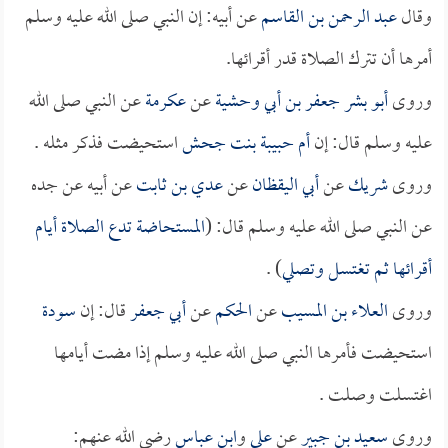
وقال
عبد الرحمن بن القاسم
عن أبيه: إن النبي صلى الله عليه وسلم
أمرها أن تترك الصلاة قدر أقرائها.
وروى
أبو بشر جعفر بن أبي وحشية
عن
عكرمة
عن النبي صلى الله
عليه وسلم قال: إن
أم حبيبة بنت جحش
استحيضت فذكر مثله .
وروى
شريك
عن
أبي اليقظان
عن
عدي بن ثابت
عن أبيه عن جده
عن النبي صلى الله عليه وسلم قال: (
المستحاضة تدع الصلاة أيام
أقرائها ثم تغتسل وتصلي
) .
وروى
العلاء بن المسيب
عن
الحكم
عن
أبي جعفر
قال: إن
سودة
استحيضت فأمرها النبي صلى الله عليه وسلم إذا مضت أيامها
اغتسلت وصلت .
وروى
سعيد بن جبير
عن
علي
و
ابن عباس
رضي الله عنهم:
◆ ◆ ◆ ◆ ◆ ◆ ◆
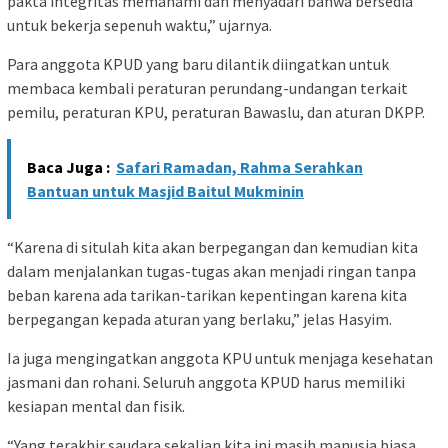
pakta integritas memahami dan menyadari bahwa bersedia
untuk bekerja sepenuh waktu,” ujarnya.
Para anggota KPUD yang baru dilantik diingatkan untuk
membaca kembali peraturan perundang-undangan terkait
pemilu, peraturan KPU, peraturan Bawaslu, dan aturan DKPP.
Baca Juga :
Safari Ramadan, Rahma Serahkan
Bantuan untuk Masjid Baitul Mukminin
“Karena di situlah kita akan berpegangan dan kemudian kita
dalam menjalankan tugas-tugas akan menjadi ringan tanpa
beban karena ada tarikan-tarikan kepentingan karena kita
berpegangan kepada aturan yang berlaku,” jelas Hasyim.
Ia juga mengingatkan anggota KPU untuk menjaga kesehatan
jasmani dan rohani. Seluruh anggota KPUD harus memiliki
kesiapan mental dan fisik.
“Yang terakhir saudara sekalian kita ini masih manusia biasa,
◆ ◆ ◆ ◆ ◆ ◆ ◆
Try it :: Determine how many lines of the entries contain the string "الصلاة", and reply with nothing but the number.

Exercise solution :: 2